Она аккуратно наклонила кружку, и светлая струя воды сбила несколько кровавых ледяных комочков с усатой тюленьей морды. Тут она заметила, что Антон пытается ее обойти и войти в дом.
— Подожди! — властно остановила его Тынарахтына и сунула ему кружку. — Отпей и сделай все, как я тебя учила.
Джон нарочно замедлил шаг, чтобы видеть все.
Антон со страдальческим выражением лица отпил из кружки и выплеснул остаток в сторону моря, умилостивляя морских богов.
— Ну, довольна? — сердито спросил он жену.
— Теперь можешь входить, — торжественно разрешила Тынарахтына и принялась утиным крылышком сметать с тюленьей туши снег.
Джон потащил добычу к своей яранге, где у заиндевелого порога его уже ждала Пыльмау с древним жестяным ковшиком… Пройдет еще очень и очень много времени, прежде чем встанут на косе Энмына новые дома и не люди, а машины будут подтаскивать убитых тюленей к порогу. Исчезнет ли этот обычай, от которого не может отказаться даже такая передовая женщина, как Тынарахтына?

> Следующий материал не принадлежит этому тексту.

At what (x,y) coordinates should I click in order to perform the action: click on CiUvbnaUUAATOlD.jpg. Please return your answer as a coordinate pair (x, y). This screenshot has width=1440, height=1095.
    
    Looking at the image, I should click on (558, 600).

Пыльмау проделала те же привычные движения, что и Тынарахтына у порога школы, и когда Джон отпил и выплеснул воду морским богам, она спросила:
— Что ты такой сегодня задумчивый?
— О будущем думаю, — с улыбкой ответил Джон.
— О будущем? — переспросила Пыльмау.
— О том времени, когда на берегу нашем будут стоять большие многоэтажные дома и нерп будут приносить, не люди, а машины. Тогда ты будешь поить из ковшика не меня, а машину, и будешь обметать снег не с торбасов, а с железных колес.
— Что-то нехорошее ты говоришь, Джон, — подозрительно заметила Пыльмау. — Иди скорее в ярангу отдыхать. Ты, наверное, очень устал!
В пологе сидел Яко и рисовал при свете двух ярко горевших жирников на чистой стороне обертки плиточного чая.
— А братец нам русскую сказку рассказывал, — шепелявя, сообщила Софи-Анканау.
— О чем ты рассказывал, Яко? — спросил Джон.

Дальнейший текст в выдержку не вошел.